La reine accueillit aussi cette harangue avec beaucoup de courtoisie, et répondit en plaisantant : « Nous avions cru, belle dame, que ce lac appartenait à notre royaume ; mais puisqu’une personne aussi célèbre le réclame, nous serons bien aise d’avoir dans quelque autre moment un nouvel entretien avec vous sur nos intérêts communs. »

Après cette gracieuse réponse, la Dame du Lac disparut, et Arion, qui était parmi les divinités maritimes, parut sur son dauphin. Mais Lambourne, qui était chargé de ce rôle en l’absence de Wayland, se trouvant tout transi d’être resté plongé dans un élément dont il n’était nullement l’ami, n’ayant d’ailleurs jamais su son discours par cœur, et ne possédant pas comme le portier l’avantage d’un souffleur, paya d’impudence, et arrachant son masque, il se mit à jurer par son âme et ses os, qu’il n’était ni Orion, ni Arion, mais l’honnête Michel Lambourne, qui avait bu à la santé de Sa Majesté, depuis le matin jusqu’au soir, et qui était venu pour lui présenter ses hommages à Kenilworth.

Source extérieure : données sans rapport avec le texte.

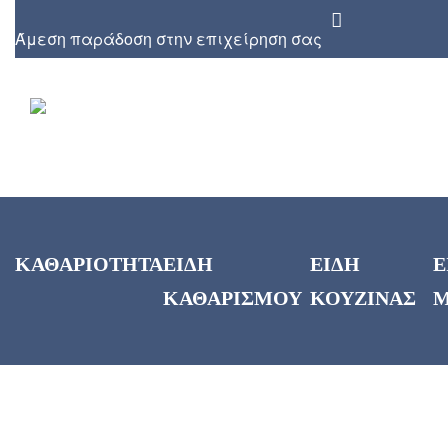
Άμεση παράδοση στην επιχείρηση σας
ΚΑΘΑΡΙΟΤΗΤΑ
ΕΙΔΗ
ΕΙΔΗ
Ε
ΚΑΘΑΡΙΣΜΟΥ
ΚΟΥΖΙΝΑΣ
Μ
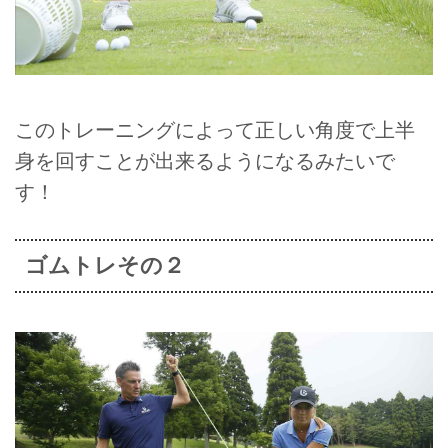
このトレーニングによって正しい角度で上半
身を回すことが出来るようになるみたいで
す！
ゴムトレその２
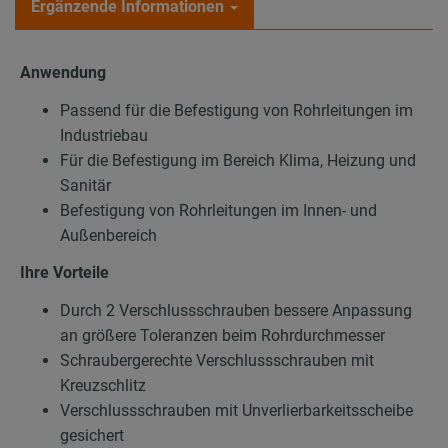
Ergänzende Informationen
Anwendung
Passend für die Befestigung von Rohrleitungen im
Industriebau
Für die Befestigung im Bereich Klima, Heizung und
Sanitär
Befestigung von Rohrleitungen im Innen- und
Außenbereich
Ihre Vorteile
Durch 2 Verschlussschrauben bessere Anpassung
an größere Toleranzen beim Rohrdurchmesser
Schraubergerechte Verschlussschrauben mit
Kreuzschlitz
Verschlussschrauben mit Unverlierbarkeitsscheibe
gesichert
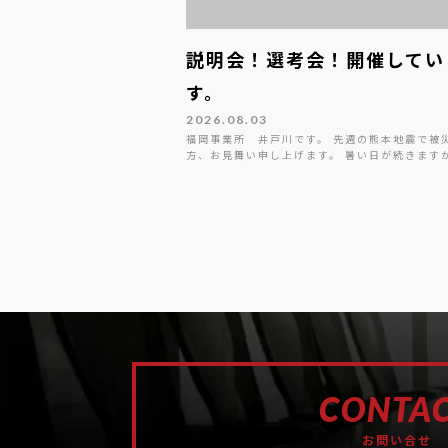
説明会！選考会！開催してい
す。
2026.08.03
福岡事業所 井戸川です。 先週の熊本地震で被
方、お見舞い申し上げます。 暑い日が続きます
CONTA
お問い合せ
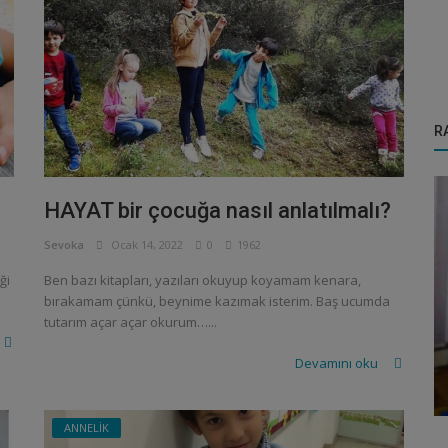
R
HAYAT bir çocuğa nasıl anlatılmalı?
Sevoka
Ocak 14, 2022
0
1962
ği
Ben bazı kitapları, yazıları okuyup koyamam kenara,
bırakamam çünkü, beynime kazımak isterim. Baş ucumda
tutarım açar açar okurum…...
NEDEN
Devamını oku
Anne Doktorlar neden bize aşı yaparlar?
ANNELİK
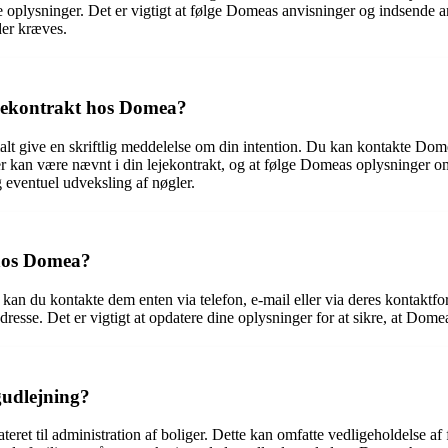
e oplysninger. Det er vigtigt at følge Domeas anvisninger og indsende 
der kræves.
lejekontrakt hos Domea?
alt give en skriftlig meddelelse om din intention. Du kan kontakte Dom
, der kan være nævnt i din lejekontrakt, og at følge Domeas oplysninger 
eventuel udveksling af nøgler.
hos Domea?
kan du kontakte dem enten via telefon, e-mail eller via deres kontakt
dresse. Det er vigtigt at opdatere dine oplysninger for at sikre, at Dome
gudlejning?
ret til administration af boliger. Dette kan omfatte vedligeholdelse af f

Cette bouffonnerie impromptu remplit probablement mieux le but que la harangue préparée d’avance ne l’aurait fait. La reine rit de tout son cœur, et jura à son tour que c’était le meilleur discours qu’elle eût encore entendu. Lambourne, qui s’aperçut à l’instant que sa plaisanterie avait sauvé son dos, se hâta de sauter à terre, et, donnant un coup de pied à son dauphin, il déclara qu’il ne voulait plus avoir rien à démêler avec les poissons, à moins que ce ne fût à table. Ce fut au moment où la reine allait entrer dans le château qu’on tira sur la terre et sur les eaux ces mémorables feux d’artifice pour la description desquels maître Lancham, déjà cité, a épuisé toute son éloquence.

« Tel fut, dit le greffier de la chambre du conseil, l’éclat des dais enflammés, la lueur des étoiles étincelantes, les pluies de feu, les torrents d’étincelles ardentes, les éclairs de feu grégeois, les éclats de la foudre qui se succédaient avec une rapidité et une violence effrayante, que le ciel gronda, les eaux se soulevèrent, et la terre en tressaillit. Et quant à moi, tout hardi que je suis, j’en éprouvai une frayeur mortelle[3]. »


  1. Foire de Londres. a. m.
  2. Fatiguée de ce langage barbare. a. m.
  3. Voyez la relation de Lancham, des fêtes données à la reine au château de Kenilworth en 1575, opuscule très amusant, écrit par le plus grand fat qui ait jamais barbouillé du papier. L’original est extrêmement rare ; cependant il a été réimprimé deux fois : la première dans la collection très curieuse et très intéressante que M. Nichols nous a donnée des marches, voyages et processions publiques de la reine Élisabeth, volume Ier ; et la seconde, plus récemment, dans le 1er numéro d’un ouvrage intitulé Kenilworth décrit, magnifiquement imprimé à Chiswick pour Meridaw de Coventry et Radcliff de Birmingham, ouvrage qui, s’il est continué avec le goût et le soin qu’on y a apportés jusqu’ici, sera une des plus belles publications en fait d’antiquité qui aient paru depuis long-temps.